In sum, with respect to the amendment issue, Plaintiffs have not met the “very exacting standard” necessary to show manifest error and justify amending the final judgment under Rule 59(e). See Campion, 2011 WL 1935967, at *1. Between the time Amazon filed its motion to dismiss and the court's entry of final judgment, Plaintiffs had nearly three months to move to amend their first amended complaint. To permit Plaintiffs to amend their first amended complaint post-judgment “would simply grant [them] the forbidden second bite at the apple,” Weeks, 246 F.3d at 1236, and “defeat the sound limits on reopening judgments under Rule 59,” Plestina v. Baetz, 225 Fed.Appx. 470, 471 (9th Cir. 2007). Accordingly, the court denies Plaintiffs' request for leave to file a second amended complaint.
D. Plaintiffs' Certification Request
Plaintiffs asks the court to certify two questions to the Washington Supreme Court, pursuant to RCW 2.60.020, as an “alternative[]” to amending the June 27, 2023 final judgment. (Mot. at 17-18; Reply at 6-7.) Specifically, Plaintiffs state that the court “should grant certification to obtain guidance from the Washington Supreme Court on the following questions:”
1. Under the WPLA, must a plaintiff show a product was “defective” to bring negligence (or negligent infliction of emotional distress) claims against a product seller?
2. Are e-commerce sellers immune under Section 230 of the Communications Decency Act for conduct involving intentional concealment when the claim does not involve the publication of third-party content or editorial decision-making?(Mot. at 18.) Amazon argues that the court should deny this request because “certification is unavailable post-judgment,” and “even if certification were available, their request is an abuse of the procedure and does not meet the substantive statutory criteria.” (Resp. at 10-12.)
The court agrees with Amazon.
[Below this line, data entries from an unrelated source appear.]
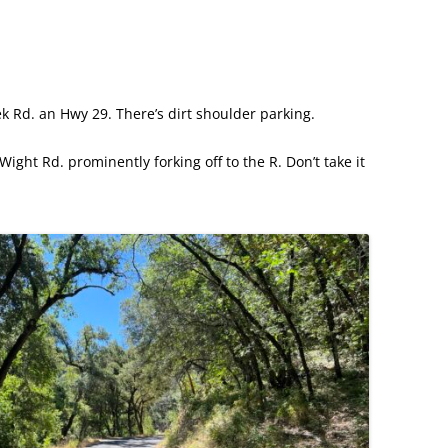
ek Rd. an Hwy 29. There’s dirt shoulder parking.
 Wight Rd. prominently forking off to the R. Don’t take it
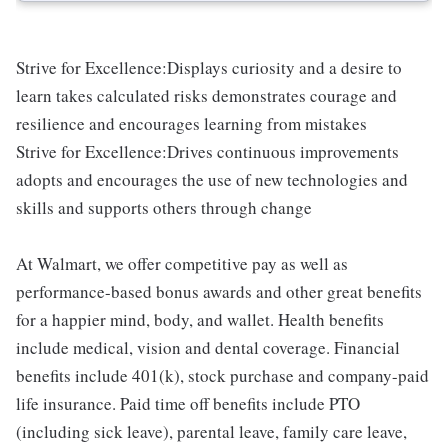
Strive for Excellence:Displays curiosity and a desire to
learn takes calculated risks demonstrates courage and
resilience and encourages learning from mistakes
Strive for Excellence:Drives continuous improvements
adopts and encourages the use of new technologies and
skills and supports others through change
At Walmart, we offer competitive pay as well as
performance-based bonus awards and other great benefits
for a happier mind, body, and wallet. Health benefits
include medical, vision and dental coverage. Financial
benefits include 401(k), stock purchase and company-paid
life insurance. Paid time off benefits include PTO
(including sick leave), parental leave, family care leave,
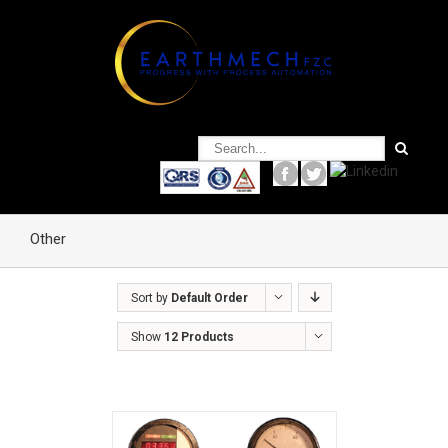
Other
Sort by
Default Order
Show
12 Products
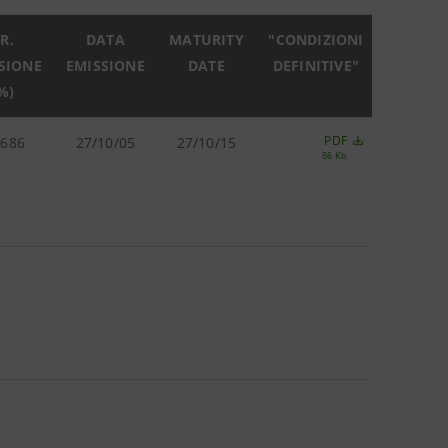
R.
DATA
MATURITY
"CONDIZIONI
SIONE
EMISSIONE
DATE
DEFINITIVE"
%)
PDF
.686
27/10/05
27/10/15
86 Kb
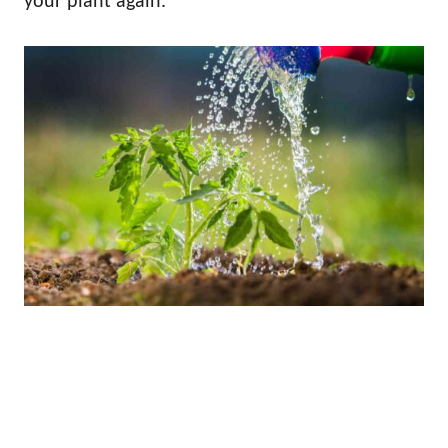
your plant again.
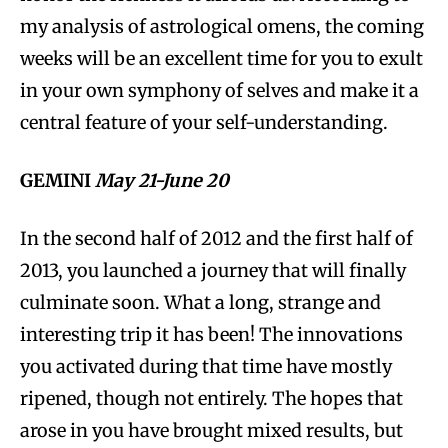
my analysis of astrological omens, the coming
weeks will be an excellent time for you to exult
in your own symphony of selves and make it a
central feature of your self-understanding.
GEMINI
May 21-June 20
In the second half of 2012 and the first half of
2013, you launched a journey that will finally
culminate soon. What a long, strange and
interesting trip it has been! The innovations
you activated during that time have mostly
ripened, though not entirely. The hopes that
arose in you have brought mixed results, but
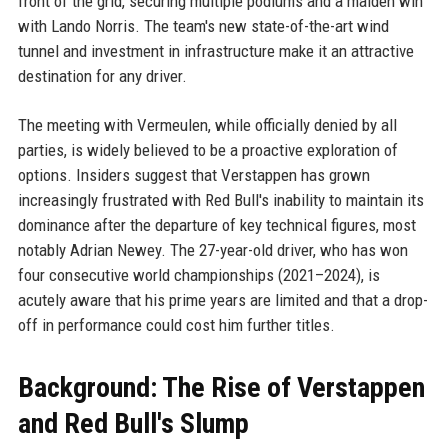
front of the grid, securing multiple podiums and a maiden win
with Lando Norris. The team's new state-of-the-art wind
tunnel and investment in infrastructure make it an attractive
destination for any driver.
The meeting with Vermeulen, while officially denied by all
parties, is widely believed to be a proactive exploration of
options. Insiders suggest that Verstappen has grown
increasingly frustrated with Red Bull's inability to maintain its
dominance after the departure of key technical figures, most
notably Adrian Newey. The 27-year-old driver, who has won
four consecutive world championships (2021–2024), is
acutely aware that his prime years are limited and that a drop-
off in performance could cost him further titles.
Background: The Rise of Verstappen
and Red Bull's Slump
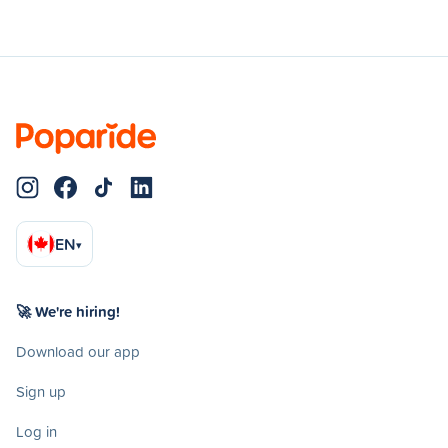
EN
▾
🚀 We're hiring!
Download our app
Sign up
Log in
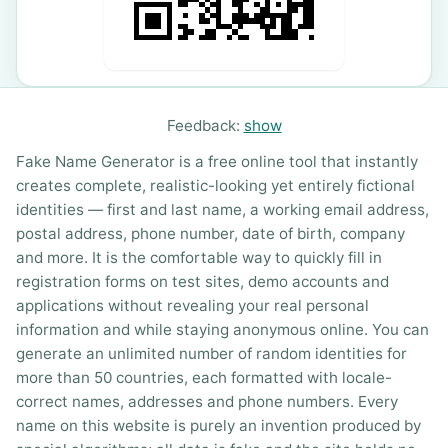
Feedback:
show
Fake Name Generator is a free online tool that instantly
creates complete, realistic-looking yet entirely fictional
identities — first and last name, a working email address,
postal address, phone number, date of birth, company
and more. It is the comfortable way to quickly fill in
registration forms on test sites, demo accounts and
applications without revealing your real personal
information and while staying anonymous online. You can
generate an unlimited number of random identities for
more than 50 countries, each formatted with locale-
correct names, addresses and phone numbers. Every
name on this website is purely an invention produced by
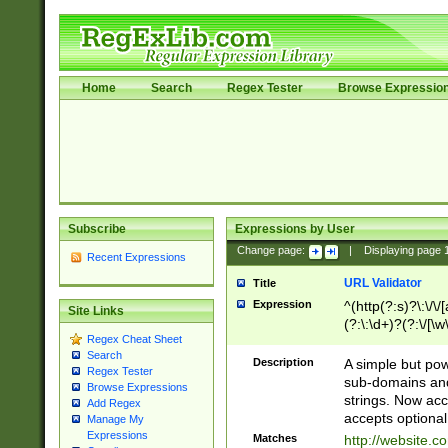
Home
Search
Regex Tester
Browse Expressio
Subscribe
Expressions by User
Change page:
|
Displaying page
Recent Expressions
URL Validator
Title
Expression
^(http(?:s)?\:\/\
Site Links
(?:\:\d+)?(?:\/[\w
Regex Cheat Sheet
[\w\-]+)?)?(?:\&[
Search
Description
A simple but pow
Regex Tester
sub-domains and
Browse Expressions
strings. Now ac
Add Regex
accepts optional
Manage My
Expressions
Matches
http://website.c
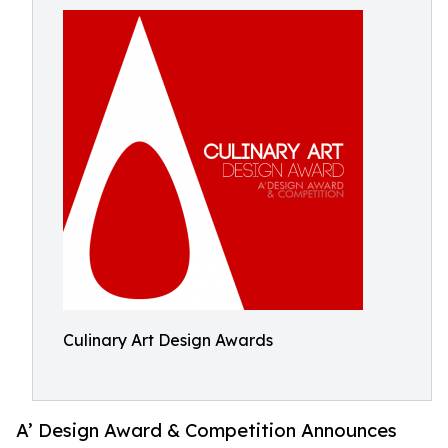
Culinary Art Design Awards
A’ Design Award & Competition Announces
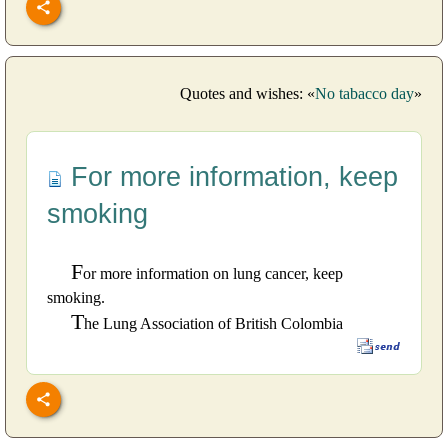
Quotes and wishes: «
No tabacco day
»
For more information, keep
smoking
F
or more information on lung cancer, keep
smoking.
T
he Lung Association of British Colombia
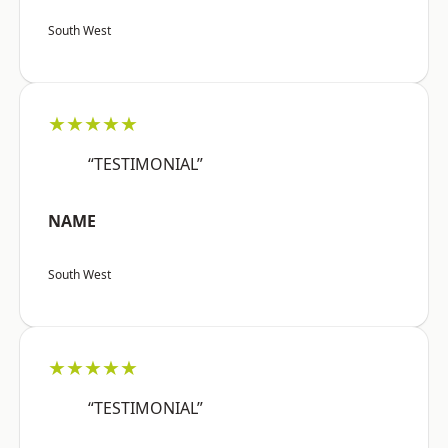
South West
★★★★★
“TESTIMONIAL”
NAME
South West
★★★★★
“TESTIMONIAL”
RCW 2.60.020, the source of the court's statutory authority to certify questions, applies only when “a proceeding is pending” before the “federal court.” RCW 2.60.020. The court entered a final judgment dismissing this case with prejudice on June 27, 2023 (see Judgment), and the docket reflects that the case has been “[t]erminated” (see Dkt.). Additionally, the court has denied Plaintiffs' Rule 59(e) motion to amend the judgment and reopen the case. (See supra §§ III.B, C.) Accordingly, certification is not an option because “[t]he case is . . . not ‘pending'-it is closed.” Drammeh v. Uber Techs. Inc., No. C21-0202BJR, 2022 WL 17764004, at *1 (W.D. Wash. Dec. 19, 2022).
The cases cited by Plaintiffs support this conclusion; in those cases, the Ninth Circuit certified questions to the Washington State Supreme Court while the case was pending on appeal. (See Reply at 6 (first citing Bylsma v. Burger King Corp., 676 F.3d 779, 781 (9th Cir. 2012); then citing Potter v. City of Lacy, 46 F.4th 787, 794 (9th Cir. 2022); and then citing Barlow v. Washington, 38 F.4th 62 (9th Cir. 2022)).)
III. CONCLUSION
For the foregoing reasons, the court DENIES Plaintiffs' motion to amend the judgment, to grant Plaintiffs leave to file a second amended complaint, or, in the alternative, to certify questions to the Washington State Supreme Court (Dkt. # 62).
Dated this 25th day of August, 2023.